Oliver Koo | Workers Software program Engineer
At Pinterest, our cell infrastructure is core to delivering a high-quality expertise for our customers. On this weblog, I’ll showcase how the Pinterest Cellular Builds workforce is leveraging Honeycomb(™) (beginning in 2021) to boost observability and efficiency in our cell builds and steady integration (CI) workflows.
Our cell builds workforce depends on Honeycomb(™) as a strong information engine to visualise construct metrics, analyze traits, and make data-driven choices. From monitoring construct occasions to categorizing errors, Honeycomb(™) empowers us with essential insights into our CI workflows, enabling us to proactively handle points and optimize efficiency.

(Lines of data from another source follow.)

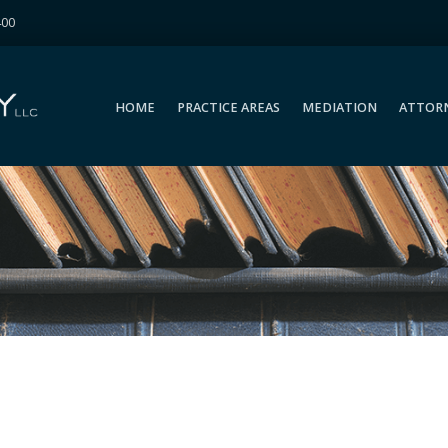
400
HOME
PRACTICE AREAS
MEDIATION
ATTOR
HOME
PRACTICE AREAS
MEDIATION
ATTOR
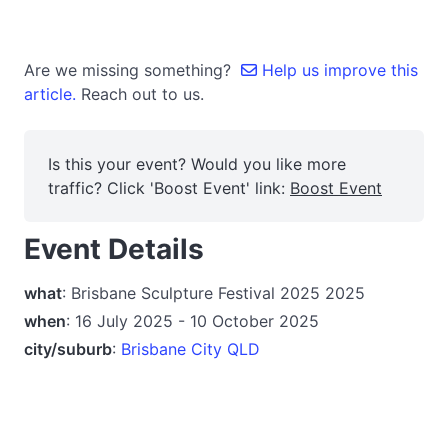
Are we missing something?
Help us improve this
article.
Reach out to us.
Is this your event? Would you like more
traffic? Click 'Boost Event' link:
Boost Event
Event Details
what
: Brisbane Sculpture Festival 2025 2025
when
: 16 July 2025 - 10 October 2025
city/suburb
:
Brisbane City QLD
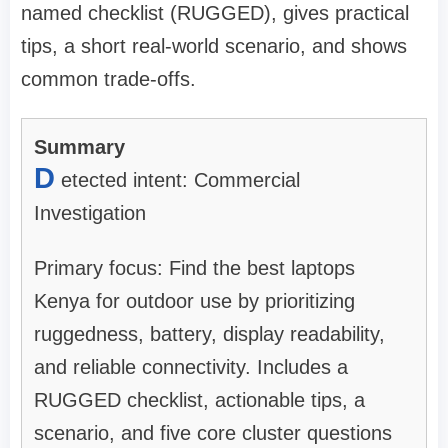
named checklist (RUGGED), gives practical
tips, a short real-world scenario, and shows
common trade-offs.
Summary
D
etected intent: Commercial
Investigation
Primary focus: Find the best laptops
Kenya for outdoor use by prioritizing
ruggedness, battery, display readability,
and reliable connectivity. Includes a
RUGGED checklist, actionable tips, a
scenario, and five core cluster questions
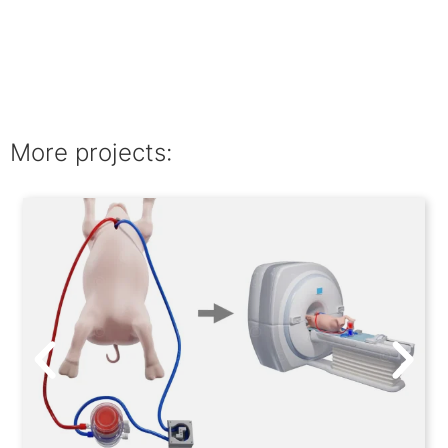
More projects:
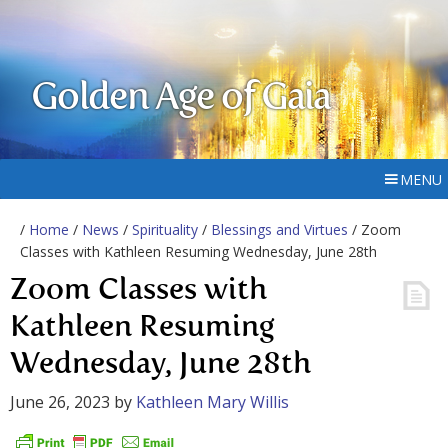
Golden Age of Gaia
MENU
/
Home
/
News
/
Spirituality
/
Blessings and Virtues
/ Zoom
Classes with Kathleen Resuming Wednesday, June 28th
Zoom Classes with
Kathleen Resuming
Wednesday, June 28th
June 26, 2023
by
Kathleen Mary Willis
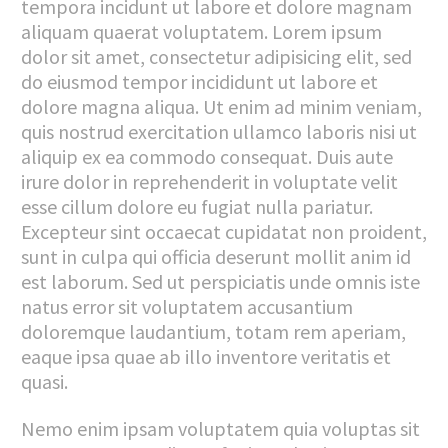
tempora incidunt ut labore et dolore magnam
aliquam quaerat voluptatem. Lorem ipsum
dolor sit amet, consectetur adipisicing elit, sed
do eiusmod tempor incididunt ut labore et
dolore magna aliqua. Ut enim ad minim veniam,
quis nostrud exercitation ullamco laboris nisi ut
aliquip ex ea commodo consequat. Duis aute
irure dolor in reprehenderit in voluptate velit
esse cillum dolore eu fugiat nulla pariatur.
Excepteur sint occaecat cupidatat non proident,
sunt in culpa qui officia deserunt mollit anim id
est laborum. Sed ut perspiciatis unde omnis iste
natus error sit voluptatem accusantium
doloremque laudantium, totam rem aperiam,
eaque ipsa quae ab illo inventore veritatis et
quasi.
Nemo enim ipsam voluptatem quia voluptas sit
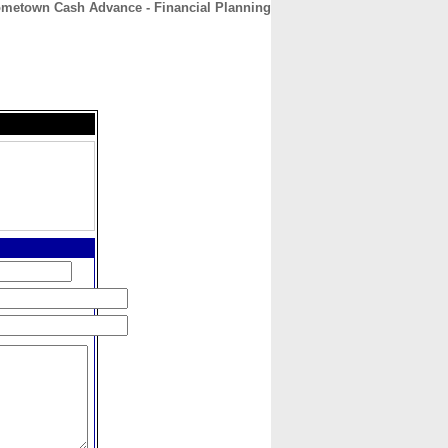
metown Cash Advance - Financial Planning
CONTACT
ABOUT
HOME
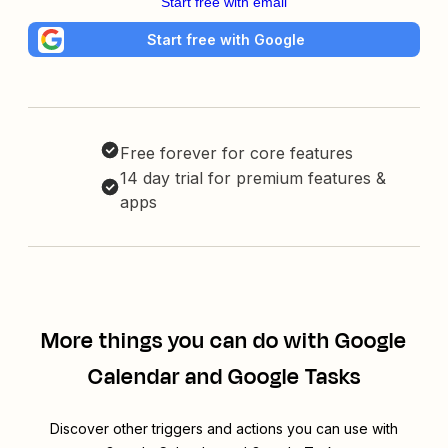
Start free with email
Start free with Google
Free forever for core features
14 day trial for premium features &
apps
More things you can do with Google
Calendar and Google Tasks
Discover other triggers and actions you can use with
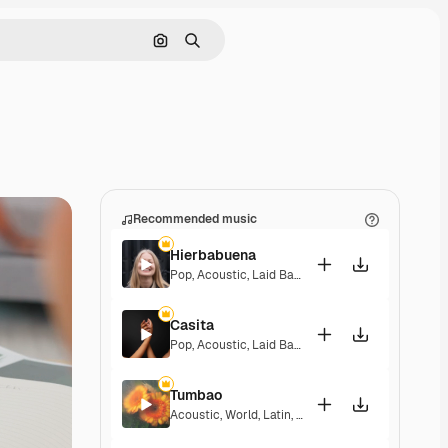
Search by image
Search
Recommended music
Hierbabuena
Pop
,
Acoustic
,
Laid Back
,
Peaceful
,
Hopeful
,
Sent
Casita
Pop
,
Acoustic
,
Laid Back
,
Peaceful
,
Hopeful
,
Sent
Tumbao
Acoustic
,
World
,
Latin
,
Laid Back
,
Sentimental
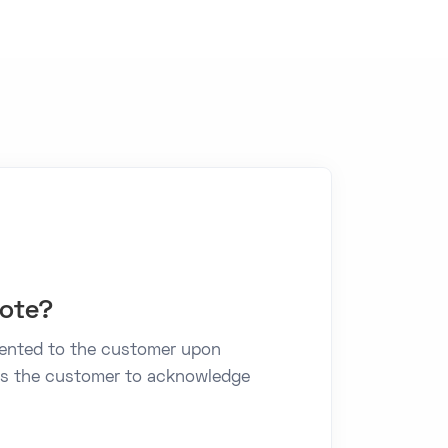
note?
sented to the customer upon
lows the customer to acknowledge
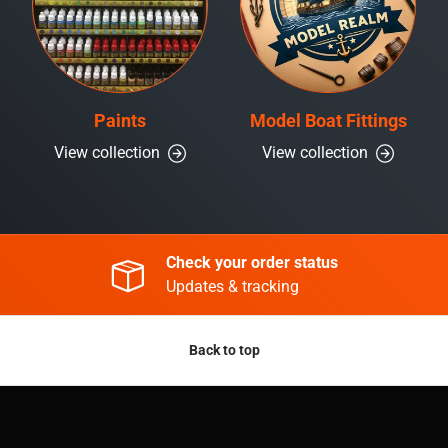
Paints
Model Boat Fittings
View collection
View collection
Check your order status
Updates & tracking
Back to top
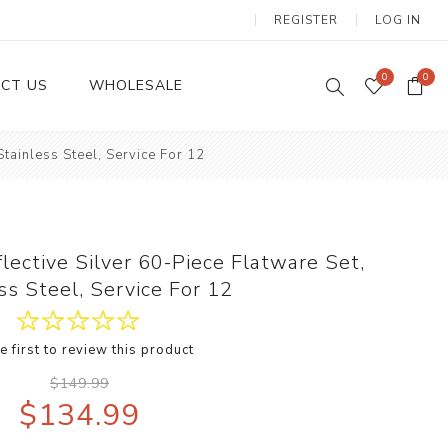
REGISTER
LOG IN
0
0
CT US
WHOLESALE
tainless Steel, Service For 12
Dinnerware Sets
ective Silver 60-Piece Flatware Set,
ss Steel, Service For 12
e first to review this product
Wax Candles
$149.99
$134.99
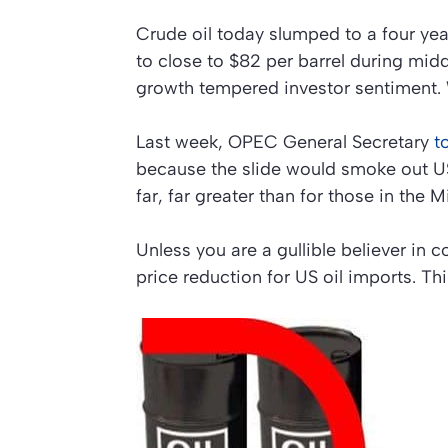
Crude oil today slumped to a four yea
to close to $82 per barrel during mid
growth tempered investor sentiment. 
Last week, OPEC General Secretary
to
because the slide would smoke out US
far, far greater than for those in the M
Unless you are a gullible believer in 
price reduction for US oil imports. Thi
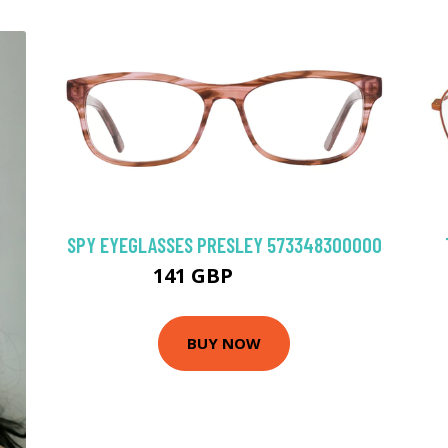
SPY EYEGLASSES PRESLEY 573348300000
141 GBP
202.5 GBP
BUY NOW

We’ve constructed dashboards that set up baseline metrics, monitoring key CI indicators like construct occasions, pipeline success charges, and cluster utilization for each iOS and Android builds. Whereas many information platforms or CI suppliers can provide these capabilities out of the field, the true magic occurs when we have to go deeper — when traits look irregular, or when nuanced evaluation is required to uncover hidden points.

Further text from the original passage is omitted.